▸ WHAT YOU HAVE TO DO
Look through the entries below and copy exactly the part that begins with the line containing "Для сочетания с" and ends with the line containing "Da oltre sessant'anni, Diptyque". Do not copy the pictures.

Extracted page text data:
____________
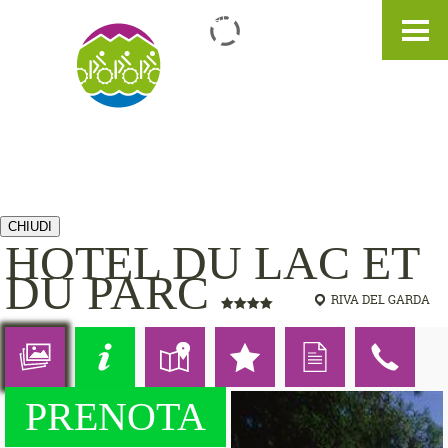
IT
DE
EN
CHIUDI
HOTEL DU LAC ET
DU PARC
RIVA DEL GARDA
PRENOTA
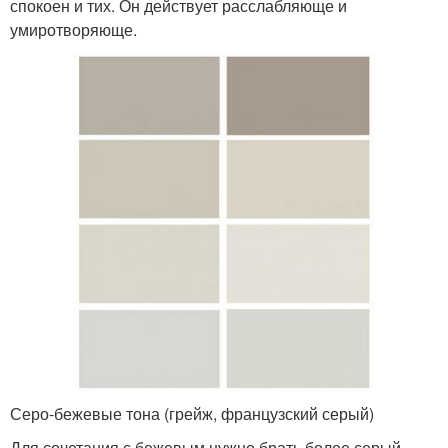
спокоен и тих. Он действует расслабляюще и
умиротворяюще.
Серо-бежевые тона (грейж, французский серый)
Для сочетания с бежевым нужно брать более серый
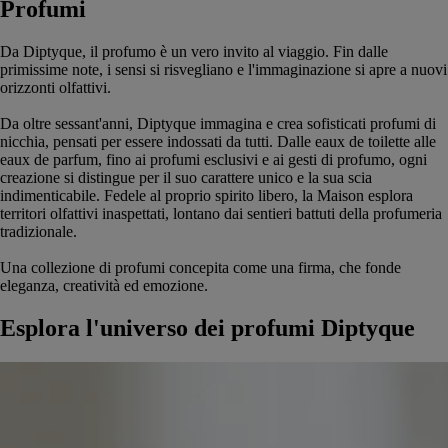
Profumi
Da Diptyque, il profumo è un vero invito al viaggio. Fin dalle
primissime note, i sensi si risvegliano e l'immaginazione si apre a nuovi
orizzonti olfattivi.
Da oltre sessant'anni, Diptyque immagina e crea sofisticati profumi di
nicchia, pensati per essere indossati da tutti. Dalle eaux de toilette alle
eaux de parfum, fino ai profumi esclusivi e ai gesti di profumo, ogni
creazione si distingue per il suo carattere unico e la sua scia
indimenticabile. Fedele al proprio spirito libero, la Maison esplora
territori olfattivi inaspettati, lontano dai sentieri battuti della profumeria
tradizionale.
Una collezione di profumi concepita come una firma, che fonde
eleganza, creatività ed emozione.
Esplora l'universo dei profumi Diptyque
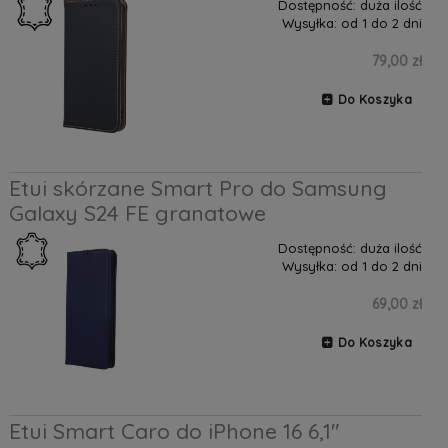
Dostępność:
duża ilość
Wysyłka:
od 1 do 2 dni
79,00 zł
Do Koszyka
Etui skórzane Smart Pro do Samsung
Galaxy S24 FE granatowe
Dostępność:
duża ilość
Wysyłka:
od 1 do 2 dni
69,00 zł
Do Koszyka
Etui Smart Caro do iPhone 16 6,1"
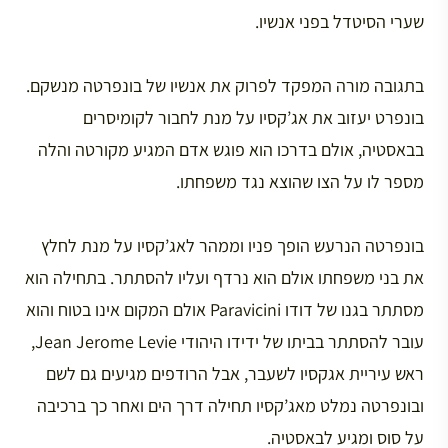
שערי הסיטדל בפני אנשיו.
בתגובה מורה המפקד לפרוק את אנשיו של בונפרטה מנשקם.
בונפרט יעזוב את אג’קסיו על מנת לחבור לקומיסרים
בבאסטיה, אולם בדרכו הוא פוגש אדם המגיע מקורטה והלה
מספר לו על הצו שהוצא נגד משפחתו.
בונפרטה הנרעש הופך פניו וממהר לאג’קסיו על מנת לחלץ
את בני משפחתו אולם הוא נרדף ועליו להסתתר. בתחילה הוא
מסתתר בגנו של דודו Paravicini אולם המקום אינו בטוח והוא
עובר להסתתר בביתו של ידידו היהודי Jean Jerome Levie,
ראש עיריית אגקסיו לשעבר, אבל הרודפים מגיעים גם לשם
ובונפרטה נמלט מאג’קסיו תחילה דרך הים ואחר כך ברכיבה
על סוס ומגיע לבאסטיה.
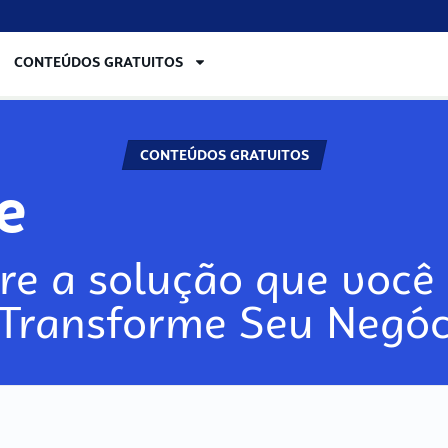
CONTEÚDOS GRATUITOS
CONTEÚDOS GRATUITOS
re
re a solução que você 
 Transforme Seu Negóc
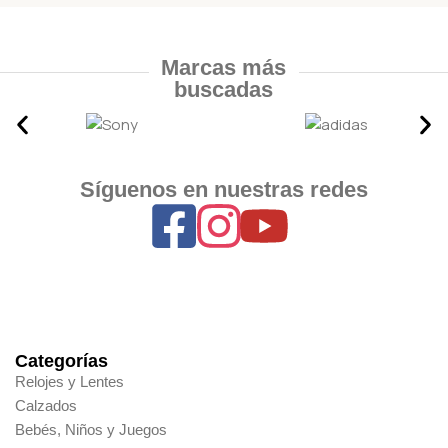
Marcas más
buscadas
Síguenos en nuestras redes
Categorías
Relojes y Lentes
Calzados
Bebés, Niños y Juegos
____________
▸ TASK RESULT
Для сочетания с бежевым нужно брать более серый
Profumi
Da Diptyque, il profumo è un vero invito al viaggio. Fin dalle
primissime note, i sensi si risvegliano e l'immaginazione si apre a nuovi
orizzonti olfattivi.
Da oltre sessant'anni, Diptyque immagina e crea sofisticati profumi di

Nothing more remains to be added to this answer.